Novena a San Bernardino da Siena

periodo:
dal 11 al 19 maggio


PRIMO GIORNO (11 maggio)

I. Ammirabile s. Bernardino, che fatto orfano della madre in età di tre anni, e del padre in età di sei, e affidato alla direzione della virtuosissima vostra zia materna, approfittaste sì bene dei suoi documenti e dei suoi esempi da fare vostra delizia il servire alle sacre funzioni, l'addobbare gli altari, e il ripetere privatamente i sacri sermoni nelle pubbliche chiese ascoltati, ottenete a noi tutti la grazia di secondar così bene i suggerimenti di chi ne dirige in nome di Dio, da sempre più avanzarci nella pietà quanto più cresciamo negli anni.

Gloria al Padre al Figlio e allo Spirito Santo come era in principio ora e sempre nei secoli dei secoli.

SECONDO GIORNO (12 maggio)

II. Ammirabile s. Bernardino, che trasferito per opera dei zii paterni da Massa a Siena nell’età di 12 anni per compiervi la carriera degli studi, mentre facevate sì rapidi progressi e nelle lettere e nelle scienze da diventare l’ammirazione del vostro secolo, vi portaste ancora tanto innanzi nella pietà da digiunare tre volte la settimana, portar ogni giorno il cilicio, dormir sul nudo terreno, e disciplinarvi con fasci di ortiche, cosicché la sola vostra presenza o determinava al silenzio, o faceva cambiare il discorso ai giovani più libertini, impetrate a noi tutti la grazia di essere sempre così pii, così penitenti da guadagnare col nostro esempio alla cristiana pietà chiunque cammina la via della mondana dissipazione e della perdizione sempiterna.

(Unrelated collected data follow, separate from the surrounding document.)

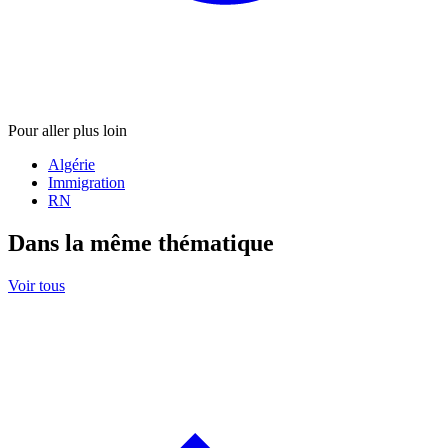
Pour aller plus loin
Algérie
Immigration
RN
Dans la même thématique
Voir tous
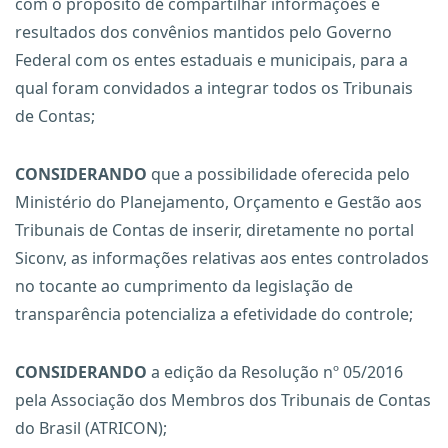
com o propósito de compartilhar informações e
resultados dos convênios mantidos pelo Governo
Federal com os entes estaduais e municipais, para a
qual foram convidados a integrar todos os Tribunais
de Contas;
CONSIDERANDO
que a possibilidade oferecida pelo
Ministério do Planejamento, Orçamento e Gestão aos
Tribunais de Contas de inserir, diretamente no portal
Siconv, as informações relativas aos entes controlados
no tocante ao cumprimento da legislação de
transparência potencializa a efetividade do controle;
CONSIDERANDO
a edição da Resolução nº 05/2016
pela Associação dos Membros dos Tribunais de Contas
do Brasil (ATRICON);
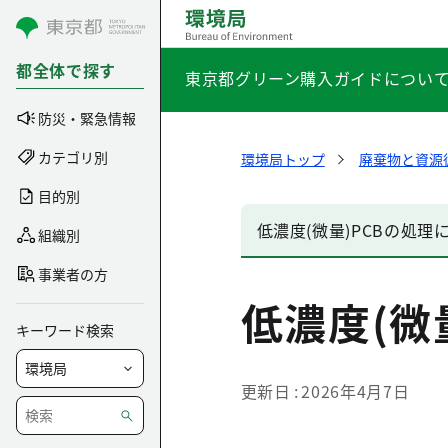
コンテンツにスキップ
都全体で探す
東京都グリーン購入ガイドについ
防災・緊急情報
カテゴリ別
環境局トップ
廃棄物と資源
目的別
低濃度(微量)PCBの処理
組織別
事業者の方
低濃度(微
キーワード検索
更新日
2026年4月7日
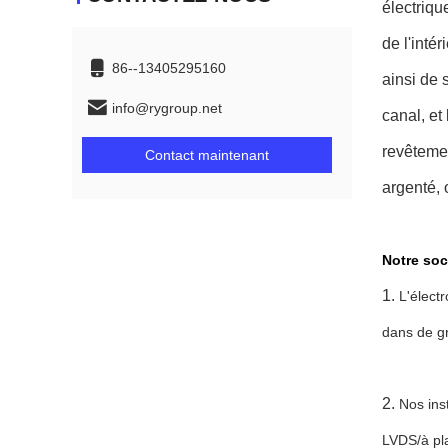
électriqu
de l'inté
86--13405295160
ainsi de 
info@rygroup.net
canal, et
revêtemen
Contact maintenant
argenté, 
Notre soc
1.
L'élect
dans de gr
2.
Nos ins
LVDS/à pl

Gloria al Padre al Figlio e allo Spirito Santo come era in principio ora e sempre nei secoli dei secoli.

TERZO GIORNO (13 maggio)

III. Ammirabile s. Bernardino, che, arruolato nell'eta di diciassette anni alla divota confraternita dei Disciplinati nello Spedale della Scala in Siena, faceste vostra delizia di consacrare i giorni e lo notti al servizio dei poveri infermi, e benchè morissero a truppe in tempo d’orribile pestilenza, meritaste di essere preservato dal dominante contagio e incoraggiare col vostro esempio un infinito numero di persone che si recavano a gloria il camminare sulle vostre orme, affrontando tutti i pericoli per consolare i languenti fratelli, ottenete a noi tutti la grazia di essere sempre solleciti di prestarci al sussidio dei nostri prossimi, onde meritarci specialissima la benedizione di Dio, che reputa fatto a sè stesso quanto in suo nome si presta ai più piccoli di lui servi.

Gloria al Padre al Figlio e allo Spirito Santo come era in principio ora e sempre nei secoli dei secoli.

QUARTO GIORNO (14 maggio)

IV. Ammirabile s. Bernardino, che, aggregato nell'età di ventidue anni ai Religiosi della più stretta Osservanza di s. Francesco, diveniste subito il modello dei più provetti, non amando che il ritiro e la preghiera, la obbedienza o la mortificazione, e soffrendo sempre in pace i disprezzi dei parenti che non cessavano di censurare la santa vostra risoluzione; poi, destinato banditore della santa divina parola, percorreste tutta l’Italia con sì meraviglioso successo da riformare in brev’ora il mal costume dominante in ogni terra, ottenete a noi tutti la grazia di cercar sempre nella pratica della penitenza o nell’adempimento dei nostri doveri la santificazione dell’anima nostra o l’edificazione dei nostri prossimi, senza sgomentarci giammai per le persecuzioni che fosse per muoverci il mondo sempre corrotto e corrompitore.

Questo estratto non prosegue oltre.